By Tabi Upton
I like to pride myself on keeping my cool in small crisis situations. While working at summer camp one summer during my college years, I was brought in to calm down rambunctious teenagers after their counselor had fainted mid-lecture and lay unconscious in the middle of the cabin. I lightly chided the children for their hyperactivity and then spoke to my fellow worker as if she were simply taking a nap. “Girl, what are you doing down there?” We helped her sit up and she slowly came to. The girls settled down, and life resumed its normal pace.
I’ve often gotten up in the middle of the night to answer mental health crisis calls. I’ve learned to modulate my voice to soothe people in moments of irrational anger or agitation. Applying this knowledge and experience to one’s own personal moments of stress, however, is not nearly as easy.
Life has a way of humbling us. Things can be moving along swimmingly, and then suddenly crumble before your eyes. Take for instance my recent move. It was carefully planned out. I would close on a Friday before a three-day weekend and move within the hour. I would then spend the next couple days cleaning my old apartment, then return to unpack throughout the extra day.
Instead, my new place wasn’t quite ready, so the closing was extended. After being assured that this was all quite normal, I was graciously checked into a hotel after storing all my worldly possessions. This was good, since the water company had accidentally turned off my water already (discovered just as I was stepping into the shower before work, of course.) The phone company had incorrectly entered my transfer date for a month in advance, rather than a week, so I would be without phone service for at least two weeks. I found out I would have to forego a significant chunk of my pay to take care of business I hadn’t realized I’d agreed to over a year before, and my part-time gig was ending. Several other tangled complications followed.
No deep breathing techniques or soft welcoming voice was able to keep me from wanting my mommy. Mentally exhausted, I spent my extra day eating cookies and slurping ice cream while watching hours and hours of Home and Garden Television from bed. I learned how to landscape a backyard with deer-resistant plants, camouflage obnoxious red floors, and what houses cost in Denver. I was escaping.

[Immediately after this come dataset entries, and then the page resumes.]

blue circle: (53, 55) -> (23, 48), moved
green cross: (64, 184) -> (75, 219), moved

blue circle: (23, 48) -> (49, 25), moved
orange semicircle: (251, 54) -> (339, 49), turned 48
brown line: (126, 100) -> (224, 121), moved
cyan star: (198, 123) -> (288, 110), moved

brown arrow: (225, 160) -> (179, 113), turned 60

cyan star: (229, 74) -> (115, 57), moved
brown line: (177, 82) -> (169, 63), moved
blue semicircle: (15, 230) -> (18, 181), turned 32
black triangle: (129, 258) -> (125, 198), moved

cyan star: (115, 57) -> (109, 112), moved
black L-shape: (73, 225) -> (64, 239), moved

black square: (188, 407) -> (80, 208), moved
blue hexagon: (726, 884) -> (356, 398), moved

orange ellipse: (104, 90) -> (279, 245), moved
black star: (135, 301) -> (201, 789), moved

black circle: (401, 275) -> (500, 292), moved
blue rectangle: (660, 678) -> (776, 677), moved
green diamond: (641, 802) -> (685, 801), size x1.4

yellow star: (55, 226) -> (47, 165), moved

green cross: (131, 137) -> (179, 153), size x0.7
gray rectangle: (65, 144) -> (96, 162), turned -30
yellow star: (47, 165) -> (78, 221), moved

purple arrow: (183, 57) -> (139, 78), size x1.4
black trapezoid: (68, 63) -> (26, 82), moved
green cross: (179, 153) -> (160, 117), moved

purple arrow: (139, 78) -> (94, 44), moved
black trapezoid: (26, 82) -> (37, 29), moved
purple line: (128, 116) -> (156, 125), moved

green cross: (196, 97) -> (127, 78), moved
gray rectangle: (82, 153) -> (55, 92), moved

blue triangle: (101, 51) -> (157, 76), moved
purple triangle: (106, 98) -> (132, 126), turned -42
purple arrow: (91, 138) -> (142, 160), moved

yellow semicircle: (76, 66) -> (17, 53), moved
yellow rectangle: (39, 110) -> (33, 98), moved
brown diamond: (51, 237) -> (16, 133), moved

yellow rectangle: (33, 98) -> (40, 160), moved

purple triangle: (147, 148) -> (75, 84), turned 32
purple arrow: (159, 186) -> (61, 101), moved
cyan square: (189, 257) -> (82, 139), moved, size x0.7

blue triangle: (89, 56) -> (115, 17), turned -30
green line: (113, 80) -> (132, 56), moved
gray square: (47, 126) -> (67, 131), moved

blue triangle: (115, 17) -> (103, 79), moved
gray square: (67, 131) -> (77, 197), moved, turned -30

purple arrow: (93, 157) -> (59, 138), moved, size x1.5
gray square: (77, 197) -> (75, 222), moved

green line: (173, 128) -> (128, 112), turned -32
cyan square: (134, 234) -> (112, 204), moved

As the week petered on, I mused about having grace under fire. I thought about the many stressors in life much worse than my own (but I do know why moving is up near the top) and realized that half my battle was simply in keeping perspective. After all, I was surrounded by gracious people who called just to keep me company, generously offer help, or simply say an encouraging word. I actually made a point to take walks some mornings, and even took in some deep cleansing breaths before my work week began. I looked toward the near future when most of my woes would work themselves out, and saw that that light at the end of the tunnel was shining brighter and brighter. And why shouldn’t it? Even life’s most nerve-wracking moments must come to an end.